US and Colombian govts supported botched invasion of Venezuela: Bombshell testimony from coup-plotter
A key coup-plotter in the May 2020 botched invasion of Venezuela said she met with FBI and DEA officials. She admitted Colombia’s intelligence services were aiding them and “knew everything,” adding that President Iván Duque and far-right political kingpin Álvaro Uribe helped.
by Ben Norton
Part 2 - Colombia’s intelligence agency turns on failed Venezuelan coup-plotter
Yacsy Álvarez was much more than just Jordan Goudreau’s translator; she was a crucial figure in plotting the botched May 2020 invasion.
Álvarez helped to traffic large sums of weapons into Colombia for use in Operation Gideon, working closely with former General Cliver Alcalá.

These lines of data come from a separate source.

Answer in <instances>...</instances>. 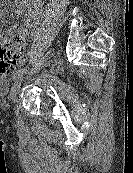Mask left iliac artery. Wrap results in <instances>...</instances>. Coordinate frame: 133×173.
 <instances>
[{"instance_id":"1","label":"left iliac artery","mask_w":133,"mask_h":173,"mask_svg":"<svg viewBox=\"0 0 133 173\" xmlns=\"http://www.w3.org/2000/svg\"><path fill=\"white\" fill-rule=\"evenodd\" d=\"M27 71V67L19 69L13 76V79L16 81L17 79L22 78L23 74Z\"/></svg>"}]
</instances>
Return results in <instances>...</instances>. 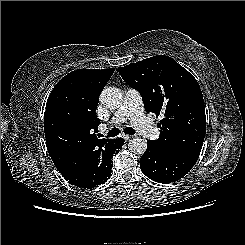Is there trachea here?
Returning <instances> with one entry per match:
<instances>
[{
  "mask_svg": "<svg viewBox=\"0 0 245 245\" xmlns=\"http://www.w3.org/2000/svg\"><path fill=\"white\" fill-rule=\"evenodd\" d=\"M125 134H129V135H132L135 133V130L131 127H126L123 131ZM120 131L118 128H112L108 133H107V136L108 137H115L117 135H119ZM99 137H103L102 134H98Z\"/></svg>",
  "mask_w": 245,
  "mask_h": 245,
  "instance_id": "3493384b",
  "label": "trachea"
}]
</instances>
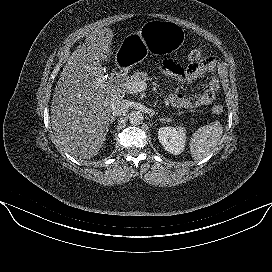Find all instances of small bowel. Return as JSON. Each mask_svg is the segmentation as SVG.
<instances>
[{
	"label": "small bowel",
	"instance_id": "small-bowel-1",
	"mask_svg": "<svg viewBox=\"0 0 272 272\" xmlns=\"http://www.w3.org/2000/svg\"><path fill=\"white\" fill-rule=\"evenodd\" d=\"M215 65L216 60L214 58L205 57L200 62L190 65L187 69L182 68L171 60L164 61L161 68L166 76L176 78L185 84H191L205 73L213 74ZM218 88V80L213 74L201 93L187 96L175 92L168 97V102L175 108H198L210 104L215 99Z\"/></svg>",
	"mask_w": 272,
	"mask_h": 272
}]
</instances>
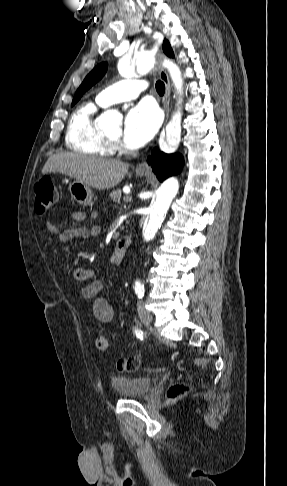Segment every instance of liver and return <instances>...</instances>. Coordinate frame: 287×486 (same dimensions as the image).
Wrapping results in <instances>:
<instances>
[{"label":"liver","mask_w":287,"mask_h":486,"mask_svg":"<svg viewBox=\"0 0 287 486\" xmlns=\"http://www.w3.org/2000/svg\"><path fill=\"white\" fill-rule=\"evenodd\" d=\"M129 164L78 153H58L50 156L42 174L59 172L96 189H110L119 184L128 172Z\"/></svg>","instance_id":"6515ba94"}]
</instances>
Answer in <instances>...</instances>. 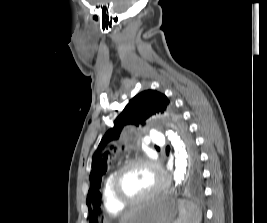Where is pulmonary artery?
I'll return each instance as SVG.
<instances>
[{"mask_svg":"<svg viewBox=\"0 0 267 223\" xmlns=\"http://www.w3.org/2000/svg\"><path fill=\"white\" fill-rule=\"evenodd\" d=\"M150 139L157 146H162L163 145V140L160 137L156 136V135H152L150 137Z\"/></svg>","mask_w":267,"mask_h":223,"instance_id":"e3ab8cb5","label":"pulmonary artery"}]
</instances>
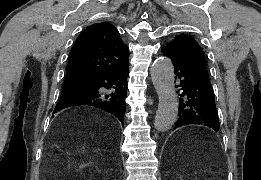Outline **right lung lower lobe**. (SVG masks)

She also connected Jordan Goudreau and two of his former US Green Beret colleagues with the defectors from the Venezuelan military and police who carried out the coup attempt.
According to Álvarez, Colombian intelligence agencies were intimately involved in the operation. And after the invasion failed, Colombian spies spent months protecting Álvarez inside the country. She met with them, and they repeatedly told her they would defend her. But they betrayed her.
In September 2020, in an attempt to save face, the Colombian government decided to arrest a group of Venezuelans who had been involved in the botched invasion and were still living in Colombia. Among those detained was Yacsy Álvarez.
Journalists from the major Colombian TV network Noticias Caracol visited Colombia’s Picaleña prison to interview Álvarez. On January 27, the media outlet published a report that shined more light on Operation Gideon.
The Noticias Caracol report shows that Yacsy Álvarez was in “constant” correspondence with Colombia’s intelligence agencies, who were supporting the Venezuelan coup-plotters.
Álvarez said Colombia’s National Intelligence Directorate (DNI) put her in touch with a contact named “Rosa” and told her, “if you need anything, if you have an emergency, contact them.”
“They told me that everything was okay and everything was fine, that they were protecting my life from the people from FAES [the Venezuelan police’s Special Action Forces], but that here we would be okay, in Colombia,” Álvarez recalled.
She said she personally met with her Colombian intelligence contact in August – just a month before she was arrested. Álvarez was then put in touch with another Colombian intelligence officer named Francklin Sánchez.
“They told me to stay calm, that they’re going to protect you and they’re going to look after you,” Álvarez recalled. “They themselves told me that FAES is looking for me. When I met with them they showed me two photos of the people who were looking for me. He himself told me, ‘Change your SIM card; don’t call so much; be careful.'”
“That is what I don’t understand. If they were protecting me, how are they going to send me to prison on illogical charges?” a bewildered Álvarez asked in the interview.
When she was detained in September, Álvarez said it was totally unexpected. “It’s that everything was supposedly cool, calm, and supposedly everything was supposed to be resolved, and it was an incredible shock. It never once passed through my head that they were going to charge me and arrest me,” she told Noticias Caracol.
“The day that they arrested me, I was going to meet with the man from the DNI,” she added.
Álvarez’s lawyer says she was caught in a “trap” laid by the Colombian intelligence agency. He accused the Colombian government of putting the blame on Álvarez and her co-conspirators in order to draw attention away from its own complicity in the botched invasion.
As evidence of their previous collaboration, Álvarez’s attorney provided Noticias Caracol with a letter from August 2020 that was sent to Colombia’s prosecutor general from the head of terrorism and counter-terrorism for the DNI, Jorge Miguel Padilla Ruiz. The letter shows Padilla acknowledging that the top Colombian intelligence agency had been seeking protection for Álvarez.
The Noticias Caracol report noted that Colombia had faced diplomatic and political pressure due to its involvement in the coup plot. Russia formally raised the issue in a meeting of the United Nations Security Council, questioning Bogotá’s role.
It appears that the Colombian government decided to turn on Álvarez, arresting her and her associates as cover, to give the impression that Bogotá was holding the participants responsible for the coup attempt. Álvarez also appears to be a casualty of a political conflict between the Colombian prosecutor’s office and other state institutions.